Your task. Starting at the line below that contains "All Rights Reserved." and ending at the line that contains "#مظلات_مواقف_مظللة", retype each line exactly as it stands, but omit the pictures.

++++ Exercise data ++++

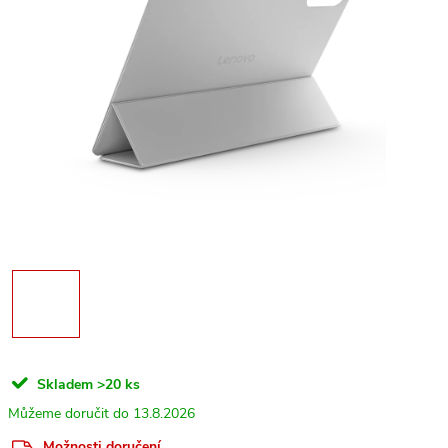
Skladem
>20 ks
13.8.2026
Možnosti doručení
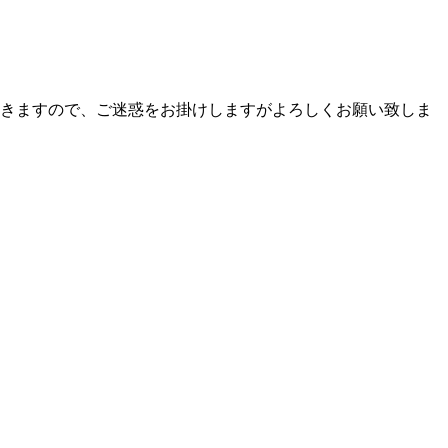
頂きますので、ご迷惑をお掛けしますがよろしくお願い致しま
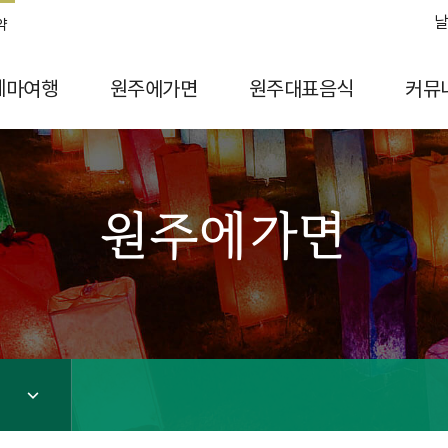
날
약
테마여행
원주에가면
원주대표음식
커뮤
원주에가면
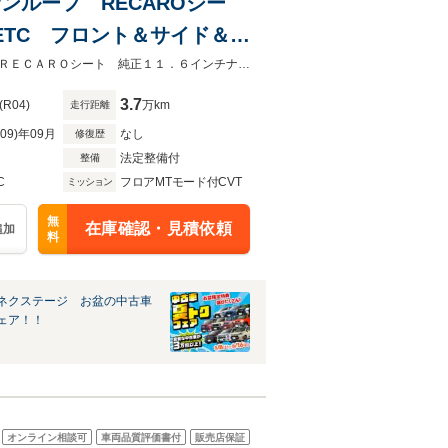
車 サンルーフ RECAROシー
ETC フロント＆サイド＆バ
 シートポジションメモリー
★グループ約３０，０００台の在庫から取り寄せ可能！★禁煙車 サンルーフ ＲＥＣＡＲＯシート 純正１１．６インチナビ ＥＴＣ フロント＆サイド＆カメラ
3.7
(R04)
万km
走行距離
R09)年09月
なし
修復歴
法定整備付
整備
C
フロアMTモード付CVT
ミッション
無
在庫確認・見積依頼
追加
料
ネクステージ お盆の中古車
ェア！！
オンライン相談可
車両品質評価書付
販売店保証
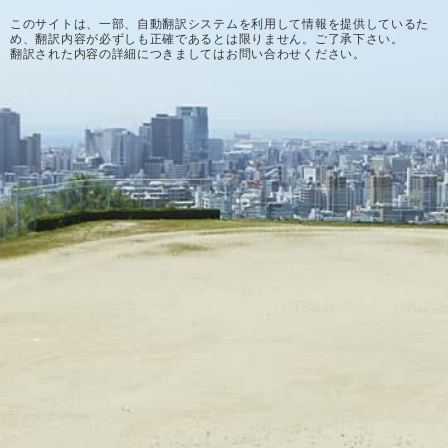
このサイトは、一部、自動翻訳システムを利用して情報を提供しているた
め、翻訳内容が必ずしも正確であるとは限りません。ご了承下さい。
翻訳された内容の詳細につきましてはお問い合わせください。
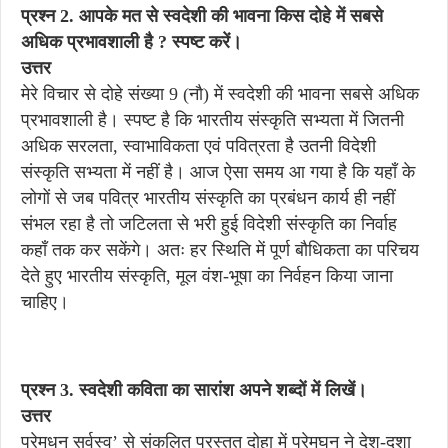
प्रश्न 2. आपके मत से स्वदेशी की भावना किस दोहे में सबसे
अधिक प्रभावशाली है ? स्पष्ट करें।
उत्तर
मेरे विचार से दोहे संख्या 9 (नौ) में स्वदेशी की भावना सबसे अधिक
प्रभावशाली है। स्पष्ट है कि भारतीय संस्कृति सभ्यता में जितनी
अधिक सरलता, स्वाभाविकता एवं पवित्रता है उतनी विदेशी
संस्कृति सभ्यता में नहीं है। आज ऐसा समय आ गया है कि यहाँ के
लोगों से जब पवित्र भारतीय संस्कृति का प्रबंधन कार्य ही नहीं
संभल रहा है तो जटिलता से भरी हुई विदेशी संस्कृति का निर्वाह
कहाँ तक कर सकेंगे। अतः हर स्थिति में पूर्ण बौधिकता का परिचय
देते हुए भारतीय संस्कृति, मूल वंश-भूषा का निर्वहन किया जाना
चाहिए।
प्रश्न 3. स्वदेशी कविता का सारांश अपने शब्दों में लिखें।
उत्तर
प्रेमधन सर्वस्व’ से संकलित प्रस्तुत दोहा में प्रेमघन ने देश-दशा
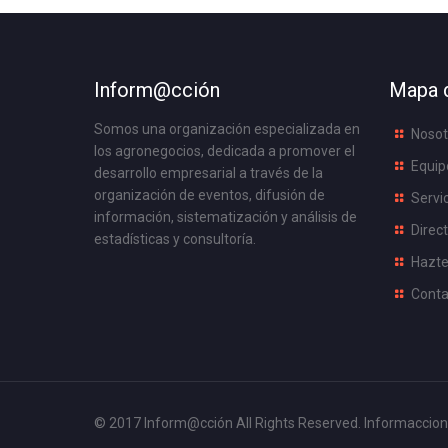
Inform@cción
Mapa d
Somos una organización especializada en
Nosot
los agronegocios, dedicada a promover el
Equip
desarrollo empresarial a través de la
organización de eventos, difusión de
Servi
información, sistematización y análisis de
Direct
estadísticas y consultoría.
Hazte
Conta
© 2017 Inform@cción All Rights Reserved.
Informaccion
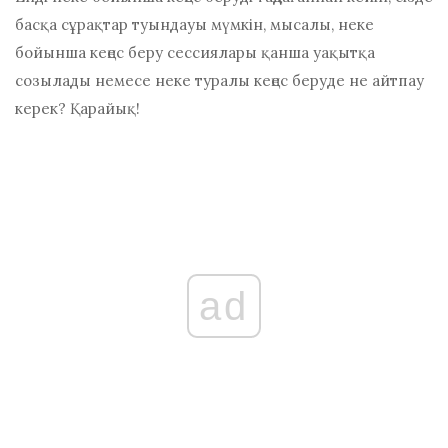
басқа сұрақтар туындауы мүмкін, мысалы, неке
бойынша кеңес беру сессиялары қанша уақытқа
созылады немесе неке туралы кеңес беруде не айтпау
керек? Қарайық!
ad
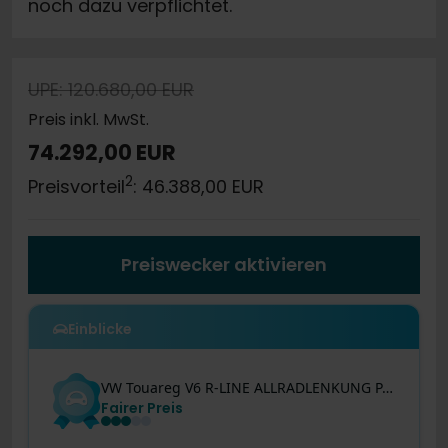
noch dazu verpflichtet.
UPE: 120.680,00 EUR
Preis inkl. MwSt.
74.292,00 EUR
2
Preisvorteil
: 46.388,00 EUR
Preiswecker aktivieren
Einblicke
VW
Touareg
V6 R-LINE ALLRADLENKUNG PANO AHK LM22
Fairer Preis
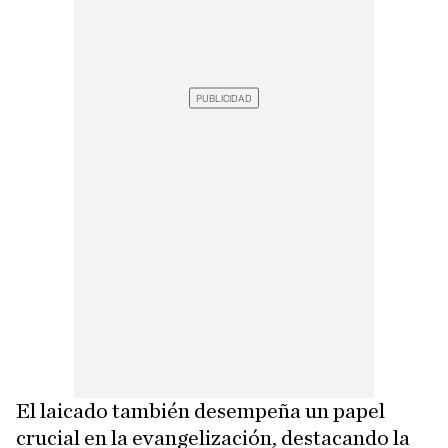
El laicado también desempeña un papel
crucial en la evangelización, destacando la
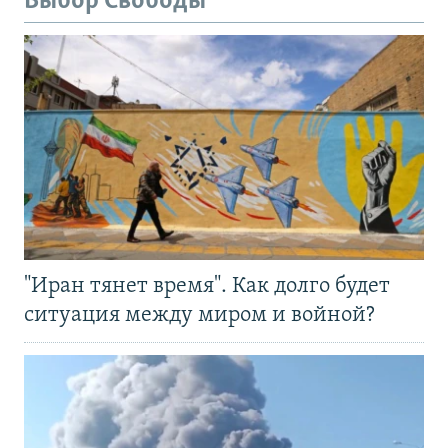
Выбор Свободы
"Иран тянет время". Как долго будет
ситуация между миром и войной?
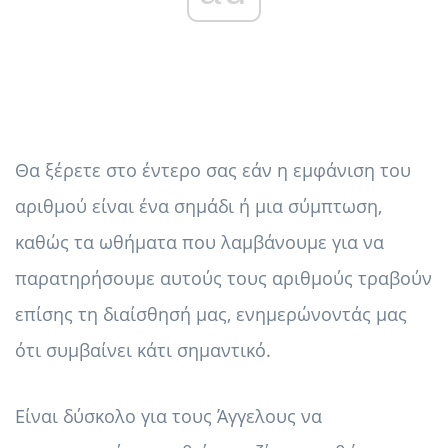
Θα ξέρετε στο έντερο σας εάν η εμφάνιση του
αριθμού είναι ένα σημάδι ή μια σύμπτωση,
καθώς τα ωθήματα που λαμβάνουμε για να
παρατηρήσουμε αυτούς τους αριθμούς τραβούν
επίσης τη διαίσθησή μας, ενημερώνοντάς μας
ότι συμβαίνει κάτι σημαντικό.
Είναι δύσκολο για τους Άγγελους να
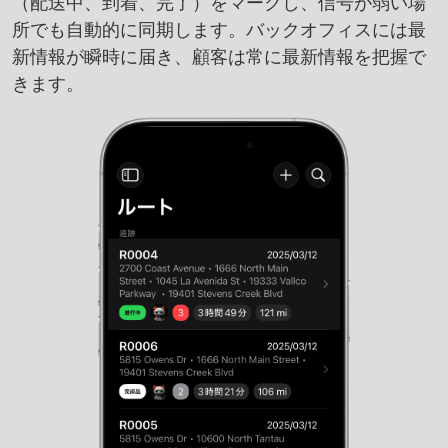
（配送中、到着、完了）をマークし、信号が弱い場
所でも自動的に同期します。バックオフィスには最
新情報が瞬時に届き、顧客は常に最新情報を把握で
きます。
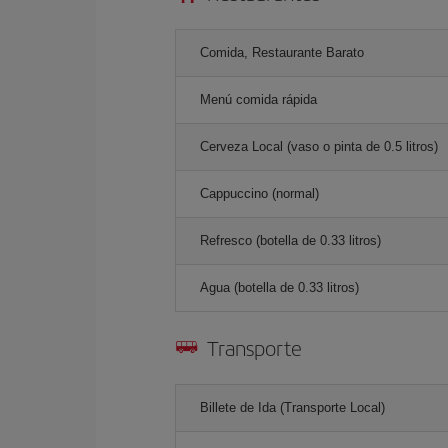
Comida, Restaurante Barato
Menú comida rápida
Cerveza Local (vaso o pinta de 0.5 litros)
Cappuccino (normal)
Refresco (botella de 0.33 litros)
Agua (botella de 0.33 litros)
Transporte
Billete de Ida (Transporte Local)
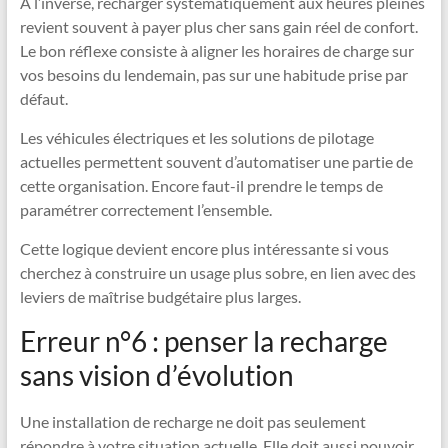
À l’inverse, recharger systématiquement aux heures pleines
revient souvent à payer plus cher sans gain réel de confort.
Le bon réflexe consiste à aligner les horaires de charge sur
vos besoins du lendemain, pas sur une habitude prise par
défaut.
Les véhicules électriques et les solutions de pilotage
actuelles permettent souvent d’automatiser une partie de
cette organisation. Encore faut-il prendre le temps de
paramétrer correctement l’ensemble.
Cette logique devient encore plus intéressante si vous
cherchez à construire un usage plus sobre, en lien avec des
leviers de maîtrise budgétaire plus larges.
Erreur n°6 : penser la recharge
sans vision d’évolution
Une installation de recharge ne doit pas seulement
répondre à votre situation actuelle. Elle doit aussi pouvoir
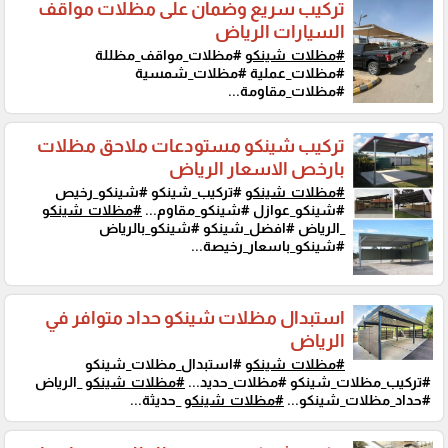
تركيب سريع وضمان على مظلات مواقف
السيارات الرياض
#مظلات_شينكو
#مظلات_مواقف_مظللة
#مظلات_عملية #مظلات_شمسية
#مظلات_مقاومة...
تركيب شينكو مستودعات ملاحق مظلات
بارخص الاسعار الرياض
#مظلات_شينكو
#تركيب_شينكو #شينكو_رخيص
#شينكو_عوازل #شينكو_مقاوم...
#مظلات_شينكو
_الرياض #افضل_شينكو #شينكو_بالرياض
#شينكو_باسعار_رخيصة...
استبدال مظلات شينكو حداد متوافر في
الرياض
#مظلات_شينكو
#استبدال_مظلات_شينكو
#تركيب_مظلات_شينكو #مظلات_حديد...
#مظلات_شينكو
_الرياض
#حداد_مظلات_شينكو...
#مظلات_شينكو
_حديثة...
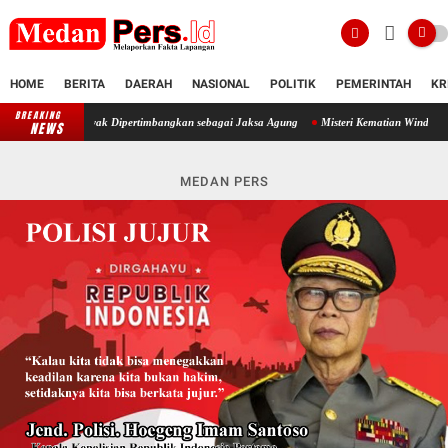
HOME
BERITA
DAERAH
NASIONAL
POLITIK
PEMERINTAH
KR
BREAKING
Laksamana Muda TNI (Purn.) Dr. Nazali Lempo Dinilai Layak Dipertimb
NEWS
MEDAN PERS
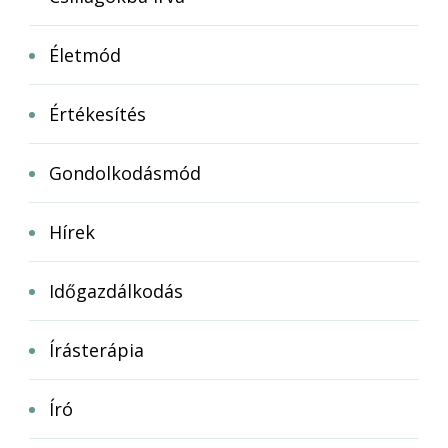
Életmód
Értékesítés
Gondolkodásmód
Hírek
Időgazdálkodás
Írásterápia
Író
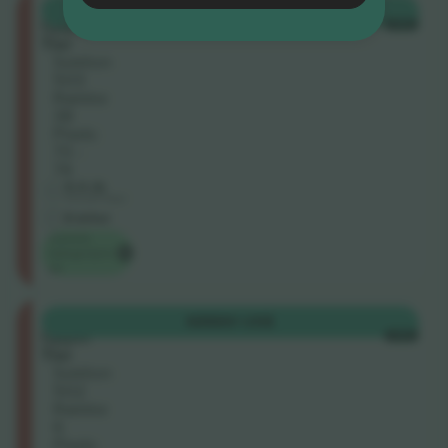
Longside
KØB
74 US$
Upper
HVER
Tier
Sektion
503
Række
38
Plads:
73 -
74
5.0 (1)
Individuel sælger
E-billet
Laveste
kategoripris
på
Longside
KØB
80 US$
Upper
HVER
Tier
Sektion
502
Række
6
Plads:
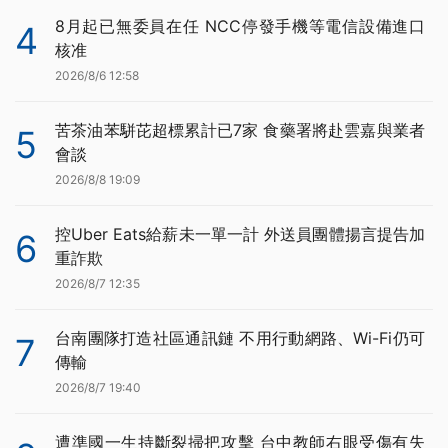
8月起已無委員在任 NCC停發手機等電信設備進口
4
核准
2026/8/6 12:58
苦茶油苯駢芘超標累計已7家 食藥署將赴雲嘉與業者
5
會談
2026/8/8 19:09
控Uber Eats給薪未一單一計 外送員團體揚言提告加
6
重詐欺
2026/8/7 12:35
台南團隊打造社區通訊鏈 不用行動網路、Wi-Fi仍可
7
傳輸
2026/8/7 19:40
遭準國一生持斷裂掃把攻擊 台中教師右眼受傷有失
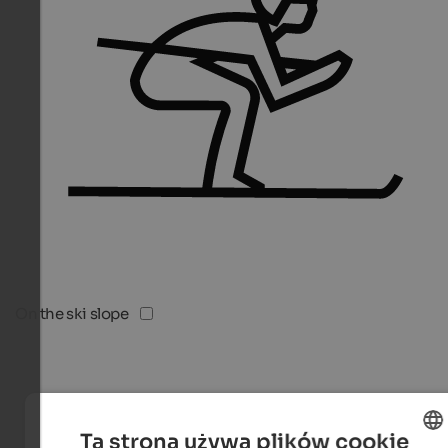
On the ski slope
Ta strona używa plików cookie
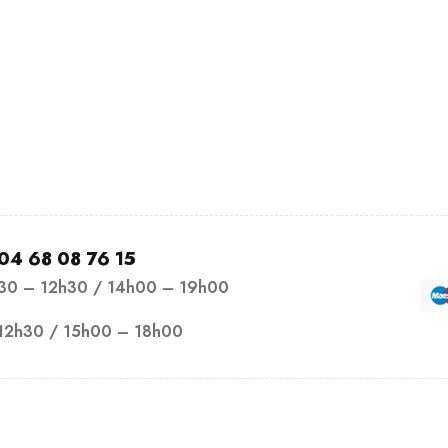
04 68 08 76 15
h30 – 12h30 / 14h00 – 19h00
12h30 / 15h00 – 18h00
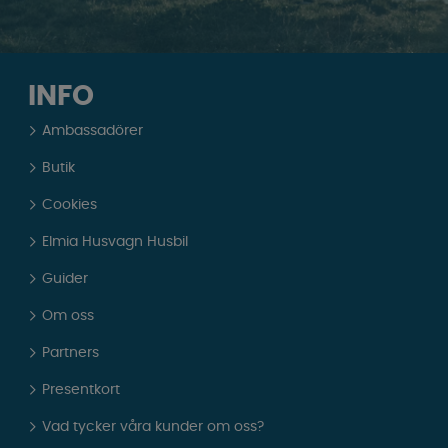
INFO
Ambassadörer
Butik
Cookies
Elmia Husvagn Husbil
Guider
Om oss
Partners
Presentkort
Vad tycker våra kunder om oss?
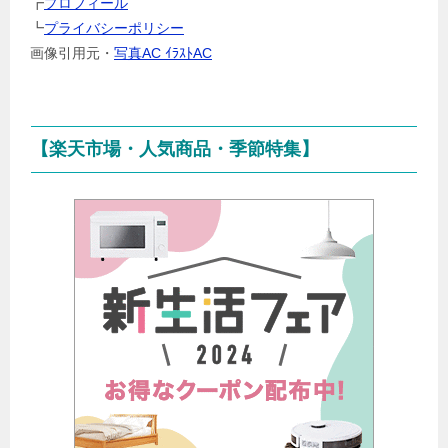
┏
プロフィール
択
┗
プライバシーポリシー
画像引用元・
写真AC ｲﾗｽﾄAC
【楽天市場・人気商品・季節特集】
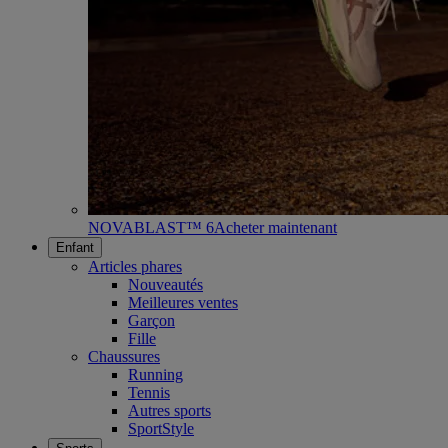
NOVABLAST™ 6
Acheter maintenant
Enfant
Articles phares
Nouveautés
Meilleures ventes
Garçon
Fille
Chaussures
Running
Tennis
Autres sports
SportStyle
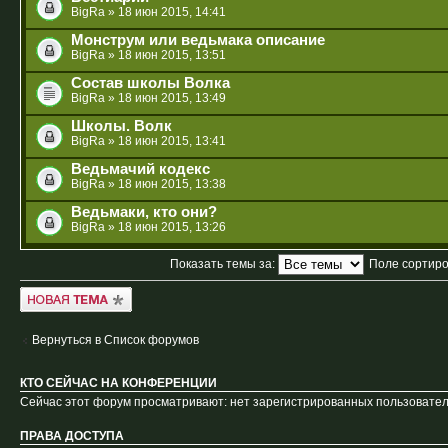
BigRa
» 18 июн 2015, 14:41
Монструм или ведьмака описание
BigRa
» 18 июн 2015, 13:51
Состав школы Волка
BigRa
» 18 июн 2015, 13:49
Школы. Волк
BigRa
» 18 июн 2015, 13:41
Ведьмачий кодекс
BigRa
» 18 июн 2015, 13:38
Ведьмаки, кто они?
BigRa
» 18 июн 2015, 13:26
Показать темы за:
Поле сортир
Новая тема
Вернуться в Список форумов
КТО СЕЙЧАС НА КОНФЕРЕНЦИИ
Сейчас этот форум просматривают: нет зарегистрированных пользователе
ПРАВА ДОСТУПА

++++

Task output.
© 2017 Inform@cción All Rights Reserved.
Informaccion
басқа сұрақтар туындауы мүмкін, мысалы, неке
бойынша кеңес беру сессиялары қанша уақытқа
созылады немесе неке туралы кеңес беруде не айтпау
керек? Қарайық!
ad
noch dazu verpflichtet.
UPE: 120.680,00 EUR
Preis inkl. MwSt.
74.292,00 EUR
2
Preisvorteil
: 46.388,00 EUR
Preiswecker aktivieren
Einblicke
VW
Touareg
V6 R-LINE ALLRADLENKUNG PANO AHK LM22
Fairer Preis
El laicado también desempeña un papel
crucial en la evangelización, destacando la
Выбор Свободы
"Иран тянет время". Как долго будет
ситуация между миром и войной?
Θα ξέρετε στο έντερο σας εάν η εμφάνιση του
αριθμού είναι ένα σημάδι ή μια σύμπτωση,
καθώς τα ωθήματα που λαμβάνουμε για να
παρατηρήσουμε αυτούς τους αριθμούς τραβούν
επίσης τη διαίσθησή μας, ενημερώνοντάς μας
ότι συμβαίνει κάτι σημαντικό.
Είναι δύσκολο για τους Άγγελους να
（配送中、到着、完了）をマークし、信号が弱い場
所でも自動的に同期します。バックオフィスには最
新情報が瞬時に届き、顧客は常に最新情報を把握で
きます。
Comida, Restaurante Barato
Menú comida rápida
Cerveza Local (vaso o pinta de 0.5 litros)
Cappuccino (normal)
Refresco (botella de 0.33 litros)
Agua (botella de 0.33 litros)
Transporte
Billete de Ida (Transporte Local)
À l’inverse, recharger systématiquement aux heures pleines
revient souvent à payer plus cher sans gain réel de confort.
Le bon réflexe consiste à aligner les horaires de charge sur
vos besoins du lendemain, pas sur une habitude prise par
défaut.
Les véhicules électriques et les solutions de pilotage
actuelles permettent souvent d’automatiser une partie de
cette organisation. Encore faut-il prendre le temps de
paramétrer correctement l’ensemble.
Cette logique devient encore plus intéressante si vous
cherchez à construire un usage plus sobre, en lien avec des
leviers de maîtrise budgétaire plus larges.
Erreur n°6 : penser la recharge
sans vision d’évolution
Une installation de recharge ne doit pas seulement
répondre à votre situation actuelle. Elle doit aussi pouvoir
تركيب سريع وضمان على مظلات مواقف
السيارات الرياض
#مظلات_شينكو
#مظلات_مواقف_مظللة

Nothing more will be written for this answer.